(Saved entries)
------------------------------------------------------------

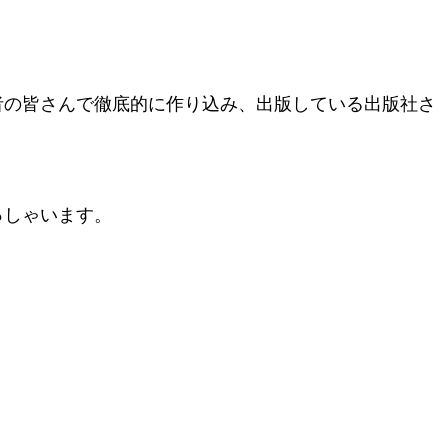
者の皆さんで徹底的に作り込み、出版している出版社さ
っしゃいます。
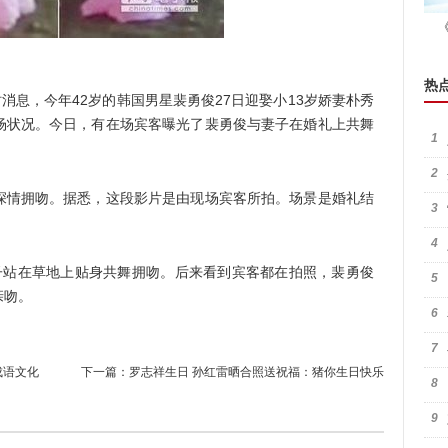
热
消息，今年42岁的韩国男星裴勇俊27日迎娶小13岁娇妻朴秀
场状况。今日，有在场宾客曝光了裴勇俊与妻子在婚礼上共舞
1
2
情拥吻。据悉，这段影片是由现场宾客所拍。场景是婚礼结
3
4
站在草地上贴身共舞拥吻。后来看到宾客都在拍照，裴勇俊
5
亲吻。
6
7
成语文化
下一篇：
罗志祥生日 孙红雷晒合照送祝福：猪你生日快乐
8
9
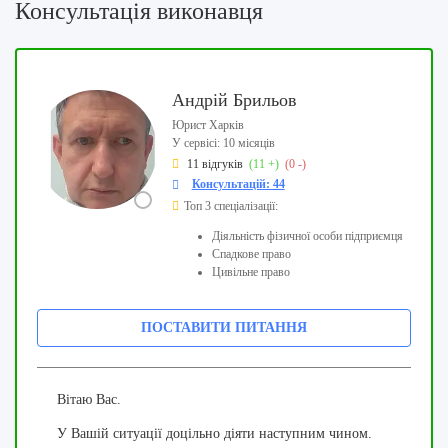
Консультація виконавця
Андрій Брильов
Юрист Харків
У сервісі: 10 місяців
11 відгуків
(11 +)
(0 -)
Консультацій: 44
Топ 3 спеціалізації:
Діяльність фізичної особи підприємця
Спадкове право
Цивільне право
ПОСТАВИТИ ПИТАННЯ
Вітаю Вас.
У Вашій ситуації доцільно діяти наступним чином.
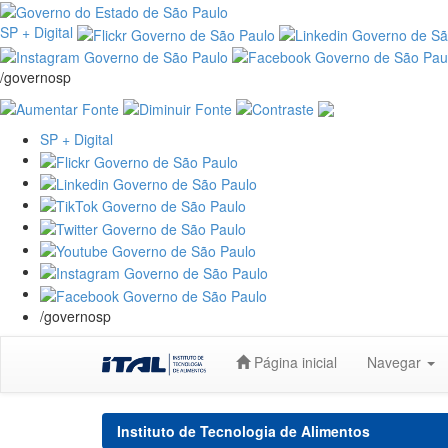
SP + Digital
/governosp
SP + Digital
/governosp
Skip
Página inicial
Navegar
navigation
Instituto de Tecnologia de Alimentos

------------------------------------------------------------

> [What you need to do]:
Quote the entries in full. Any image among them is to be omitted from the copy.

> [Output for this exercise]:
者の皆さんで徹底的に作り込み、出版している出版社さ
っしゃいます。
热
消息，今年42岁的韩国男星裴勇俊27日迎娶小13岁娇妻朴秀
场状况。今日，有在场宾客曝光了裴勇俊与妻子在婚礼上共舞
1
2
情拥吻。据悉，这段影片是由现场宾客所拍。场景是婚礼结
3
4
站在草地上贴身共舞拥吻。后来看到宾客都在拍照，裴勇俊
5
亲吻。
6
7
成语文化
下一篇：
罗志祥生日 孙红雷晒合照送祝福：猪你生日快乐
8
9
Консультація виконавця
Андрій Брильов
Юрист Харків
У сервісі: 10 місяців
11 відгуків
(11 +)
(0 -)
Консультацій: 44
Топ 3 спеціалізації:
Діяльність фізичної особи підприємця
Спадкове право
Цивільне право
ПОСТАВИТИ ПИТАННЯ
Вітаю Вас.
У Вашій ситуації доцільно діяти наступним чином.
SP + Digital
/governosp
SP + Digital
/governosp
Skip
Página inicial
Navegar
navigation
Instituto de Tecnologia de Alimentos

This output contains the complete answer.